Well its been almost 2 weeks that I had Atom for...and he still seems to be on a light dight ..
his daily mix of food is IAMS kitten food (soon to be replaced with less fatty) with ultra blend ( http://ozbo.com/262198-H-Hedgehog-B-In-B-Oz.html ) i found out he likes to nibble on cooked carrots so i usually line the plate with a few slices of that and some sun dried cranberries (haven't "seen" him eat any of them yet) ...
anyways point being he only eats maybe once a day, usually at night when i go to bed..which is around 2-3am..some times i think he waits for me to turn off the light and go to bed..
sometimes when im hoding him in a shirt i will place a kibble right next to his nose and he will eat it, or ill hold the water bottle and he drinks from it (his cage has a open dish for water bc he bites at metal part while drinking)

and sometimes when i wake up hes still sleeping in the same place i left him the night before.
..then when i get home hes still sleeping, even through the late night...should i be waking him up ? sometimes when i do try he will just run in his house or under the clothes we have in his cage and go back to sleep, there been times i would wake him up then take out everything from the cage but his wheel/water/food and that tends to make him a bit more active but in a while i feel thats kinda mean... Hes 4 months old..so they need this much sleep at this age? 
last Saturday he was awake with my daughter exploring in her room for a few hours durging the day..but then when he went to bed he slept all day and i think most the nite in to sunday

between the eating and sleeping im worried about him...should i be?..


----------



## Hedgieonboard (Nov 15, 2009)

Babies sleep a lot so this sounds normal. I wouldn't try making him be awake when he doesn't want to be, a lot of times as they get older they will start being awake more and active. I think another part of it is because 2 weeks is still very early and it takes them awhile to get settled in. If it seems as if he's not eatting much I'd count the kibble just to make sure he is eatting. Another thing is he may not be eatting as much because going out of his hide makes him feel vulnerable and he's still getting used to his environment. You can try putting some of his food in his bed with him and see if that helps. When I have had company the new noises made mine eat less so I just put his food bowl near the entrance of the Igloo (offset so he could still get in and out easy) and drapped one of his little blankets over the door and bowl. It worked good and his eatting picked right back to normal. Just be careful of blankets and scraps near the water bowl because there was an instance where mine got a corner of a blanket dunked in the water bowl and it will end up siphoning the entire contents onto the liner lol.

Hope this helps. Congrats on your new hedgie and welcome to HHC


----------



## nikki (Aug 28, 2008)

Alot of hedgies will only come out and be active if its totally dark in the room, so if you're up with the light on, he probably won't come out.

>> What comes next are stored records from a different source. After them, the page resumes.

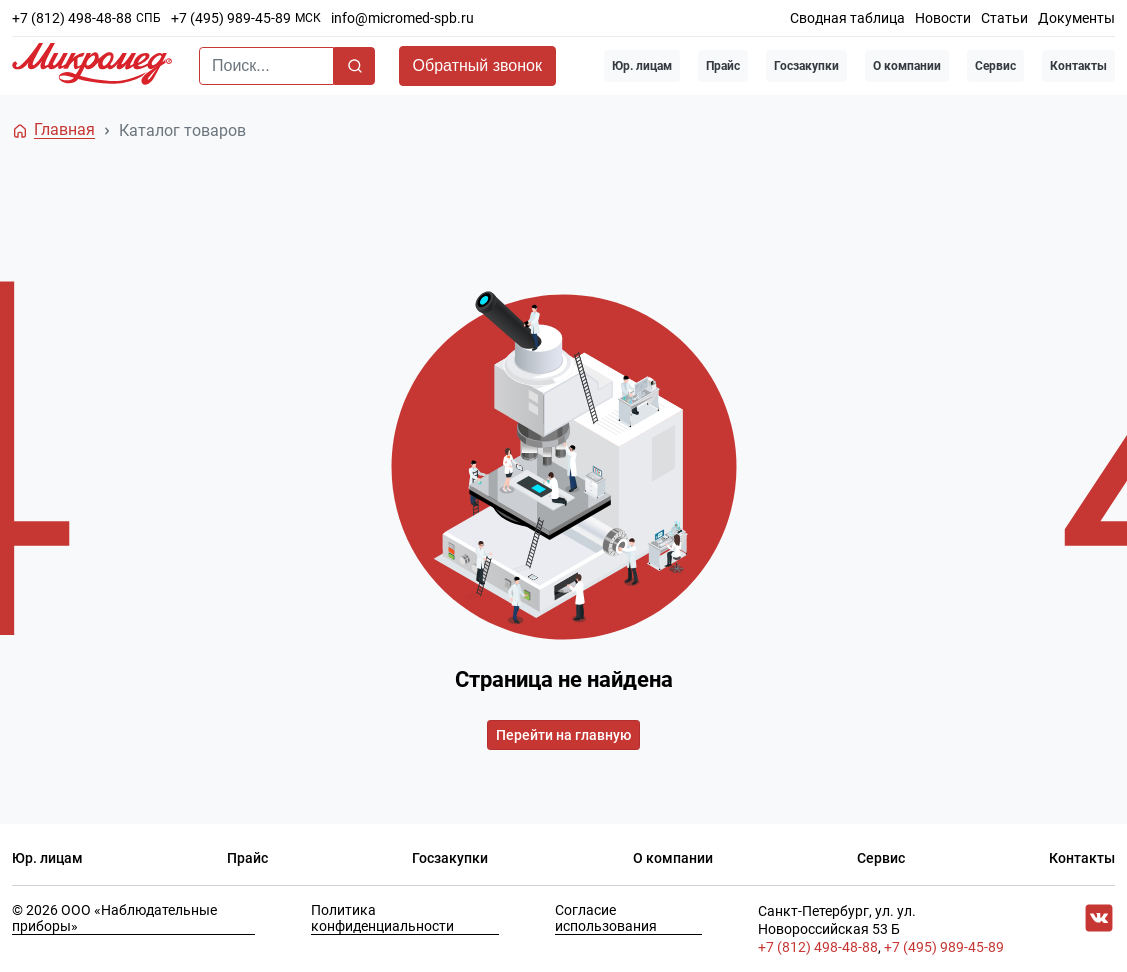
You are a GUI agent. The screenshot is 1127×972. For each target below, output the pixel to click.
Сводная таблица (847, 18)
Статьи (1004, 18)
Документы (1076, 18)
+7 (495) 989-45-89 (231, 18)
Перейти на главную (563, 735)
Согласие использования (606, 918)
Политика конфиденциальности (382, 918)
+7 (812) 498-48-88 (72, 18)
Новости (943, 18)
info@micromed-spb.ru (402, 18)
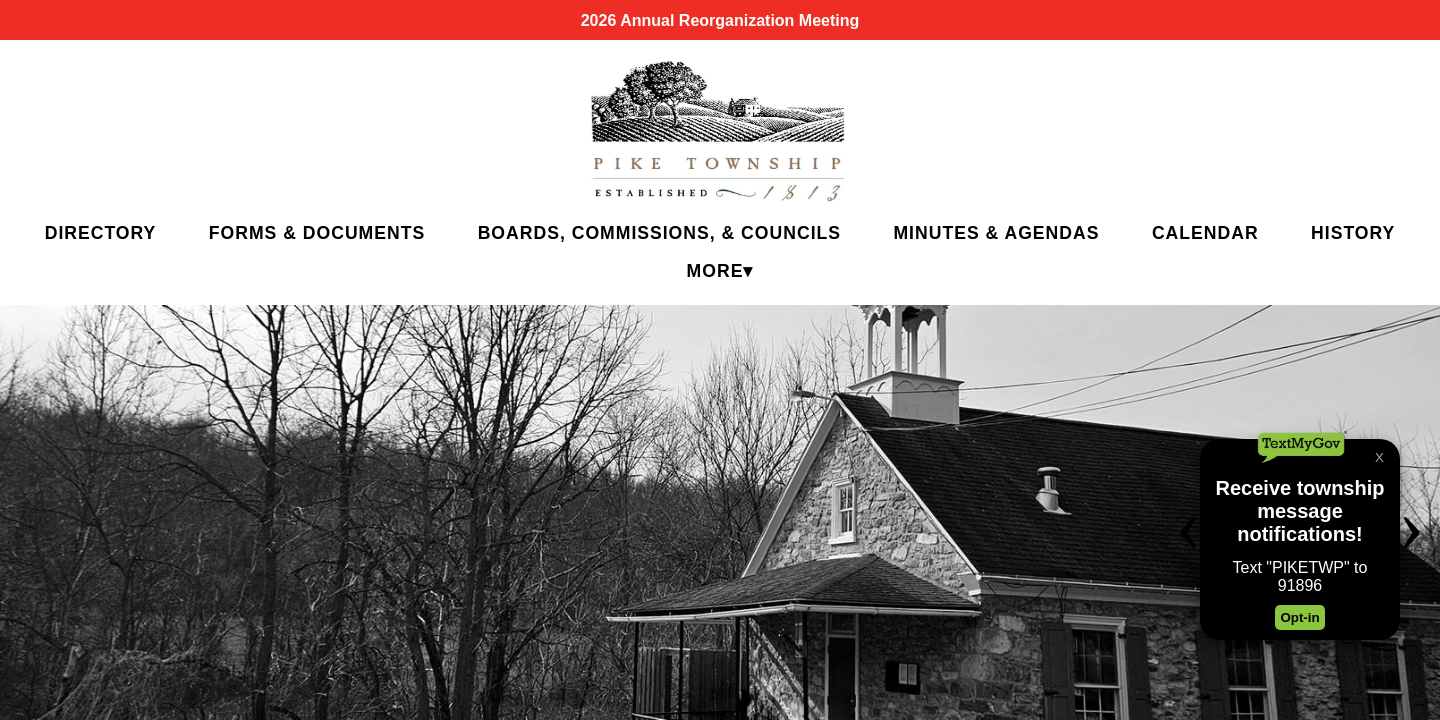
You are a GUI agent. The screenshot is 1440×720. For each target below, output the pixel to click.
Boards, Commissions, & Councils (659, 233)
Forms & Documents (317, 233)
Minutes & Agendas (996, 233)
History (1353, 233)
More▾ (720, 271)
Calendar (1205, 233)
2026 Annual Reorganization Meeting (720, 20)
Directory (101, 233)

You can try covering his cage at night so he comes out earlier. Dried, even sundried, cranberries are not good for them. Hedgies shouldn't get dried fruit of any kind as it can get stuck in their teeth and the roof of their mouth. If it happens when no one is around they can end up clawing at their mouths and do damage to themselves.

The not being active during the day is normal, I rarely see any of mine out of their houses during the day unless I take them out to cuddle. Hedgies are very very nocturnal.


----------



## krbshappy71 (Jul 17, 2009)

If the light is on until 2-3 a.m. I'm guessing he is confused as to when it is nighttime and when it is daytime. I leave the light on from 6 a.m. to 9 p.m consistently every day, even if I stay up past 9 p.m. Like clockwork they come out to eat, drink, wheel for different sessions all through the night. Even if I stay up later than 9 p.m. on the computer I turn off the room light so they know its time to wake up.


----------